The uptake of antimicrobial agents by microbes is an important step for a target-oriented action. Microbial membrane contains beta barrel proteins (porins), which assist antimicrobial agents to pass the bacterial cell membrane. Some bacteria could control their outer membrane to defend themselves from external antimicrobial agents. For instance, some Gram-negative bacteria can alter the membrane porin selectivity, frequency, and size to minimize the uptake of specific antibacterial agents like aminoglycosides. Similarly, the variation in the penicillin-binding protein (PBP) site results in the insensitivity to antibiotics containing the β-lactam moiety (Malouin and Bryan, 1986).

Species-Specific Structure of Target Site

It is somehow clear that the mode of action of antimicrobial agents is almost similar in the same bacterial communities. However, species specificity has been a factor for the low affinity of antibiotics to its target site in some cases. Even within a single genus, different species of bacteria can modify the binding site of the antibiotic by producing several structural shapes for the same target and acquire resistance. For example, in S. aureus the large ribosomal subunit has specific binding modes and structural shapes for different antibiotics (Russell, 2002).
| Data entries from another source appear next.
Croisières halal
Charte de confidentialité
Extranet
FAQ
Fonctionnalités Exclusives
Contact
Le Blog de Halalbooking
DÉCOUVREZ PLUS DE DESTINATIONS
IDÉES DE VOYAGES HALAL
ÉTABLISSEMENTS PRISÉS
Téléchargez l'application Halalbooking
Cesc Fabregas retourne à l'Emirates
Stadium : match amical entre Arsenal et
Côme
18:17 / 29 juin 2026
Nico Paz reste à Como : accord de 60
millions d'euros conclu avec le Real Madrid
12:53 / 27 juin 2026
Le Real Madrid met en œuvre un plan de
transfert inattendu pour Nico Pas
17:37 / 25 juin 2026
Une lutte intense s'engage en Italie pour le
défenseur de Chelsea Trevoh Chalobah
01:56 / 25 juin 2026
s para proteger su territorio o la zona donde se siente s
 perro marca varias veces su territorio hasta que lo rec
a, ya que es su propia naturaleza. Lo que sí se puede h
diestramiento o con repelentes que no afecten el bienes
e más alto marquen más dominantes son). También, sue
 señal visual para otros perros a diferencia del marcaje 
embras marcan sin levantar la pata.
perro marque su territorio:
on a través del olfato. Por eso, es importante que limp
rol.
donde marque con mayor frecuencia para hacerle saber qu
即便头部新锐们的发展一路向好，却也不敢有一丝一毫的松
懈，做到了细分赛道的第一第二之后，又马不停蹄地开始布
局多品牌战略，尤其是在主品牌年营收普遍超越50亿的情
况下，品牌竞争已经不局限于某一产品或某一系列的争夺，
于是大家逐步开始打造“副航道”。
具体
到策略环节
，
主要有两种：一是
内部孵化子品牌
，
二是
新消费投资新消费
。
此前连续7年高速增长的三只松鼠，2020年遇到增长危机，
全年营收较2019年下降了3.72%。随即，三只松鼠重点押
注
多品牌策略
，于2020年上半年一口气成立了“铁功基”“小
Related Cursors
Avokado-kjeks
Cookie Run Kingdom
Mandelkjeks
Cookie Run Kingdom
Inactivation of Antimicrobial Agents

One of the efficient practices implemented by microbes for their protection is to manipulate or destroy the active component of the therapeutic agent. For example, in cephalosporins and penicillins, the active β-lactam ring is converted into inactive penicilloic acid via hydrolyzing with an enzyme β-lactamase. The antibiotics then inept to bind with the PBPs, and the cell membrane of bacteria is protected from damage (Waxman and Strominger, 1983). Several Gram-positive and Gram-negative bacteria have been found that have adopted such type of inactivation against aminoglycosides, chloramphenicol, etc. via adenylation, phosphorylation, and acetylation (Bockstael and Van Aerschot, 2009).

Presence of Efflux Pumps

An antimicrobial agent requires to be inside a microbial system for a longer period in high concentrations to exert a lasting effect. However, certain bacteria have highly effective drug efflux pumps that expel out the drug thus leaving an inadequate amount of the drug for proper action. Even some pumps selectively force out specific antibiotics, such as tetracyclines, streptogramins, lincosamides, and macrolides, whereas MDR pumps extrude a variety of functionally and structurally different drugs (Lewis, 1994). The sodium and proton motive forces motivate the proteins of all efflux families except for ATP-binding cassette (ABC) transporters to perform the efflux activities. In contrast, the ATP hydrolysis pushes the primary ABC transporters to accomplish the efflux activity. These tactics have been detected in: (a) Streptococcus pneumoniae and S. aureus against fluoroquinolones, (b) Staphylococci against streptogramins and macrolides, (c) Enterobacteriaceae against chloramphenicol (d) Escherichia coli and other Enterobacteriaceae against tetracyclines.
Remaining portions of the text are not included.